Get Ready: America’s Cities Are Cracking Up

new york city wikimediaOne of the most bizarre phenomena of our time has been the dramatic fall of violent crime rates in America. I’m sure you’ve heard many reasons for this trend, which have been connected by various researchers to falling birth rates, increased incarceration rates, more efficient policing, higher gun sales, and even the proliferation of violent video games. In other words, the theories are a dime a dozen, and we have no idea why the violent crime rate has gone down for the past 20 years, or even if there is a single cause.

Unfortunately, this baffling trend may be finally coming to an end. If current murder rates hold, 2015 may end up becoming the most violent year for America in recent memory.

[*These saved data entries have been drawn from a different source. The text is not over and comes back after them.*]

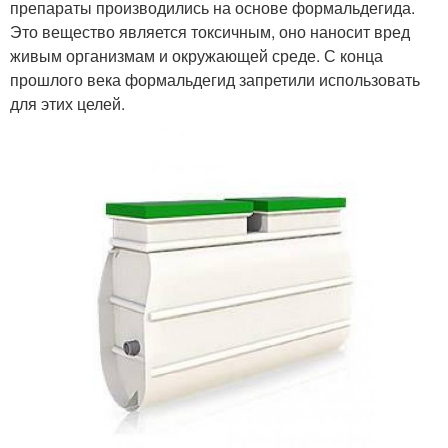
препараты производились на основе формальдегида.
Это вещество является токсичным, оно наносит вред
живым организмам и окружающей среде. С конца
прошлого века формальдегид запретили использовать
для этих целей.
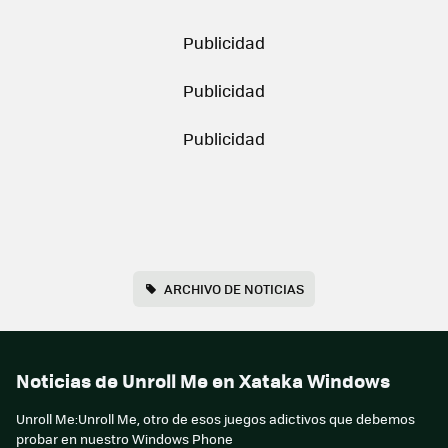
ARCHIVO DE NOTICIAS
Noticias de Unroll Me en Xataka Windows
Unroll Me:Unroll Me, otro de esos juegos adictivos que debemos
probar en nuestro Windows Phone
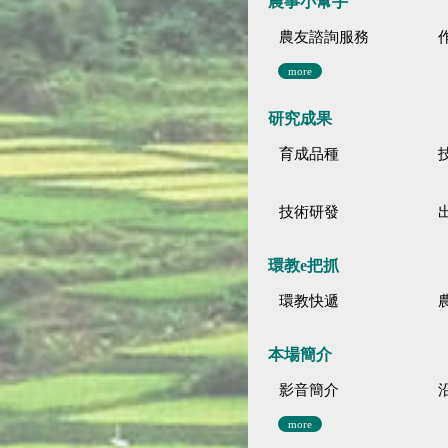
農事小幫手
農友諮詢服務
more
研究成果
育成品種
技術研發
環教e把抓
環教快遞
本場簡介
影音簡介
more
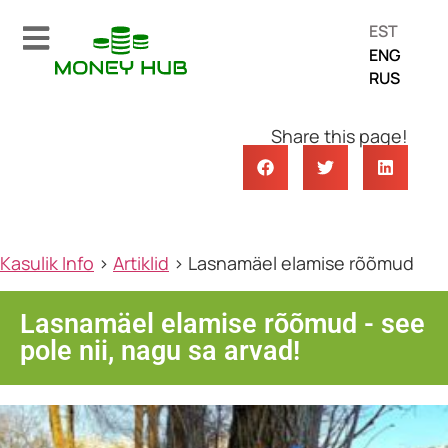
EST
ENG
RUS
Share this page!
Kasulik Info
>
Artiklid
>
Lasnamäel elamise rõõmud
Lasnamäel elamise rõõmud - see
pole nii, nagu sa arvad!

A recent article in USA today made light of the numerous murders that our urban areas are experiencing right now, and the numbers they documented will blow your mind.

After years of declining violent crime, several major American cities experienced a dramatic surge in homicides during the first half of this year.

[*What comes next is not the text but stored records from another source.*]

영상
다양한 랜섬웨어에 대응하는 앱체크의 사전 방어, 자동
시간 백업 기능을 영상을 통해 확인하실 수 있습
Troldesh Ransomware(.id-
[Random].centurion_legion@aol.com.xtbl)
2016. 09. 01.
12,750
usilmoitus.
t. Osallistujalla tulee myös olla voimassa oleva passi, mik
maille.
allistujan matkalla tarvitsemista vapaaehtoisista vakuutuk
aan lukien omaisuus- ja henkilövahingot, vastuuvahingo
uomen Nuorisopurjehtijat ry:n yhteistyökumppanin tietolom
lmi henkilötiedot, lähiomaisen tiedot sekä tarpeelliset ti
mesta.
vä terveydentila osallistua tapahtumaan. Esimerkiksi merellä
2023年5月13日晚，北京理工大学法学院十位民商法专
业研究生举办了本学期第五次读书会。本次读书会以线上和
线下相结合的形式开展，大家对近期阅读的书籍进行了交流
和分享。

Milwaukee, which last year had one of its lowest annual homicide totals in city history, recorded 84 murders so far this year, more than double the 41 it tallied at the same point last year.

Milwaukee Police Chief Edward Flynn said the mounting homicide toll in his city of 600,000 is driven by Wisconsin’s “absurdly weak” gun laws – carrying a concealed weapon without a state-issued concealed carry is a misdemeanor in the Badger State – as well a subculture within the city that affirms the use of deadly violence to achieve status and growing distrust of police in some parts of the city.

Milwaukee is not alone.

The number of murders in 2015 jumped by 33% or more in Baltimore, New Orleans and St. Louis. Meanwhile, in Chicago, the nation’s third-largest city, the homicide toll climbed 19% and the number of shooting incidents increased by 21% during the first half of the year.

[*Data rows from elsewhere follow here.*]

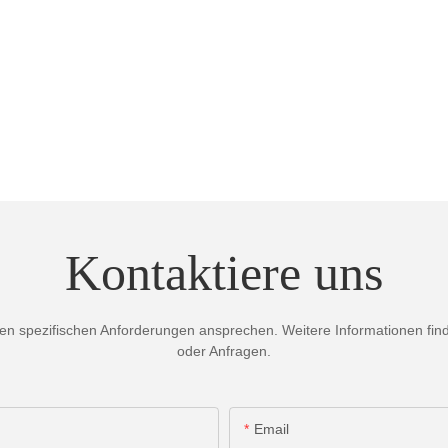
Kontaktiere uns
 spezifischen Anforderungen ansprechen. Weitere Informationen finden
oder Anfragen.
Email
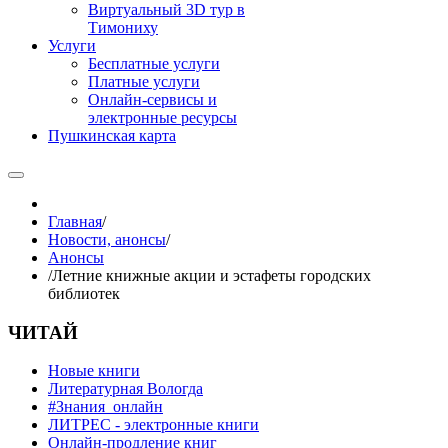
Виртуальный 3D тур в
Тимониху
Услуги
Бесплатные услуги
Платные услуги
Онлайн-сервисы и
электронные ресурсы
Пушкинская карта
Главная
/
Новости, анонсы
/
Анонсы
/
Летние книжные акции и эстафеты городских
библиотек
ЧИТАЙ
Новые книги
Литературная Вологда
#Знания_онлайн
ЛИТРЕС - электронные книги
Онлайн-продление книг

In all the cities, the increased violence is disproportionately impacting poor and predominantly African-American and Latino neighborhoods. In parts of Milwaukee, the sound of gunfire is so commonplace that about 80% of gunshots detected by ShotSpotter sensors aren’t even called into police by residents, Flynn said.

“We’ve got folks out there living in neighborhoods, where . . . it’s just part of the background noise,” Flynn told USA TODAY. “That’s what we’re up against.”

Much like the lower crime rates we’ve been experiencing for over 20 years, nobody is exactly sure why violence is making a comeback, or where it’s going. It could just be a temporary surge that will soon level out, or it may be the start of a whole new trend. Some have suggested that it’s being caused by tighter budgets at the local level, by it’s hard to say for sure.

Another theory suggests that this violence is being fueled by the racial tensions that were sparked in Ferguson and Baltimore. Both cities have seen a startling surge in homicides, as well as lower arrest rates, which may be due to average citizens being reluctant to talk to the police.

In any case, the presence and efforts of the police may not be having much of an effect at all. Take Chicago for instance, which experienced an incredibly violent 4th of July weekend this year, despite the number of cops who were on the streets.

The Windy City, which recorded more murders than any other municipality last year, experienced a bloody July 4 weekend in which 11 people were killed and more than 50 others were wounded. One of this weekend’s victims was 7-year-old Amari Brown, who police said was struck by a bullet that was likely intended for his father, a high-ranking gang member.

The boy’s father, Antonio Brown, had 45 arrests on his rap sheet—including an April arrest on a gun charge. Brown was out on bail at the time of his son’s killing.

“If you think that putting more cops on the street would make a difference, then take a look at the fact that we put a third more manpower on the street for this weekend,” Chicago police superintendent Garry McCarthy told reporters at the end of the bloody holiday weekend. “What’s the result? We’re getting more guns. Well, that’s great. It’s not stopping the violence.”

Whatever the case may be, one thing is for certain. Just about every single municipality in America is dealing with more homicides this year than they were last year. It’s amazing that despite some of the economic problems we’ve had over the past decade, that there hasn’t been more murders, but now it looks like our seething cities are finally cracking up under the pressure of poverty and racial tensions. If you live in the an urban area, brace yourself for another crazy summer.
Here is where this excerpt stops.